Robin Hood, buna cevap vermek yerine borazanını dudaklarına götürerek tam üç kez yüksek ve net bir sesle üfledi.
“Pekâlâ.” dedi tenekeci. “İstediğin kadar borazan üfleyebilirsin ama benimle Nottingham kasabasına geleceksin çünkü Şerif seni orada görmeyi bekliyor. Şimdi teslim oluyor musun yoksa illa o güzel kafanı kırayım mı?”
“Ekşi bira içmem gereken bir durumda kalırsam içerim elbet.” dedi Robin. “Ama hayatım boyunca hiçbir adama teslim olmadım, hem de vücudumda tek bir yara izi bile olmadan. Kendimi bir düşünüyorum da sanırım şimdi de olmayacağım. Hey, benim neşeli çetem!
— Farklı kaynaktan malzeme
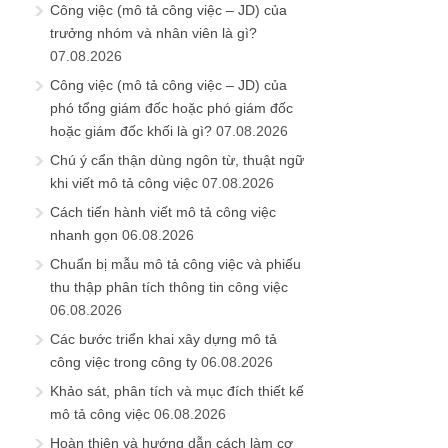
Công việc (mô tả công việc – JD) của
trưởng nhóm và nhân viên là gì?
07.08.2026
Công việc (mô tả công việc – JD) của
phó tổng giám đốc hoặc phó giám đốc
hoặc giám đốc khối là gì?
07.08.2026
Chú ý cẩn thận dùng ngôn từ, thuật ngữ
khi viết mô tả công việc
07.08.2026
Cách tiến hành viết mô tả công việc
nhanh gọn
06.08.2026
Chuẩn bị mẫu mô tả công việc và phiếu
thu thập phân tích thông tin công việc
06.08.2026
Các bước triển khai xây dựng mô tả
công việc trong công ty
06.08.2026
Khảo sát, phân tích và mục đích thiết kế
mô tả công việc
06.08.2026
Hoàn thiện và hướng dẫn cách làm cơ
Gelin gelin, acele edin!”
Sonra birdenbire ormanın içinden Küçük John ve asker yeşili giysiler içindeki altı cesur adam fırlayıverdi.
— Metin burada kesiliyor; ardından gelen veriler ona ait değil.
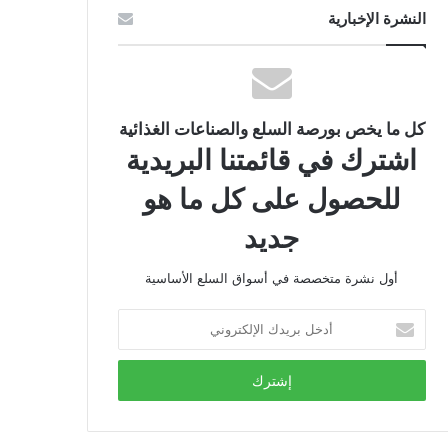
النشرة الإخبارية
كل ما يخص بورصة السلع والصناعات الغذائية
اشترك في قائمتنا البريدية
للحصول على كل ما هو
جديد
أول نشرة متخصصة في أسواق السلع الأساسية
أدخل
بريدك
الإلكتروني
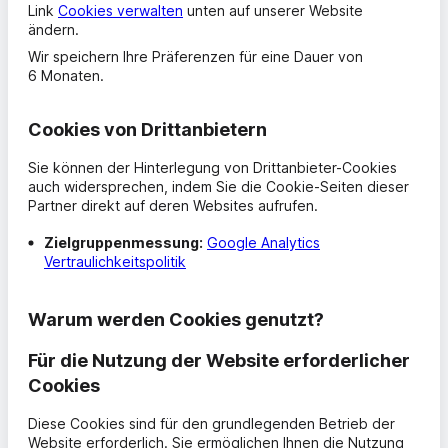
Link
Cookies verwalten
unten auf unserer Website
ändern.
Wir speichern Ihre Präferenzen für eine Dauer von
6 Monaten.
Cookies
von Drittanbietern
Sie können der Hinterlegung von Drittanbieter-Cookies
auch widersprechen, indem Sie die Cookie-Seiten dieser
Partner direkt auf deren Websites aufrufen.
Zielgruppenmessung:
Google Analytics
Vertraulichkeitspolitik
Warum werden
Cookies
genutzt?
Für die Nutzung der Website erforderlicher
Cookies
Diese
Cookies
sind für den grundlegenden Betrieb der
Website erforderlich. Sie ermöglichen Ihnen die Nutzung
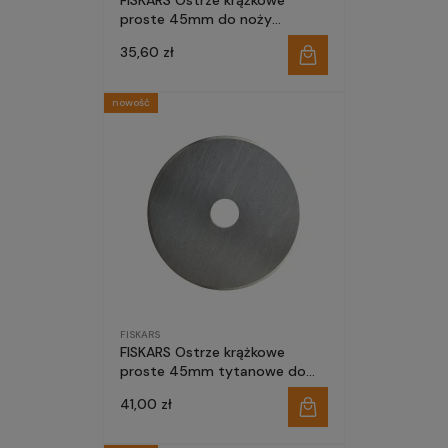
FISKARS Ostrze krążkowe
proste 45mm do noży
krawieckich obcinarek
35,60 zł
nowość
FISKARS
FISKARS Ostrze krążkowe
proste 45mm tytanowe do
noży krawieckich obcinarek
41,00 zł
“Ne oldu efendimiz?” diye bağırdı Küçük John. “Borazanını bu kadar yüksek sesle çalmana sebep olan şey de nedir?”
“Orada duran tenekeci.” dedi Robin. “Beni Nottingham’a götürüp darağacında sallandırmak istiyor.”
Küçük John: “O zaman kendisi asılsın bakalım.” diye bağırdı ve diğerleriyle birlikte onu yakalamak için tenekecinin üzerine atıldılar.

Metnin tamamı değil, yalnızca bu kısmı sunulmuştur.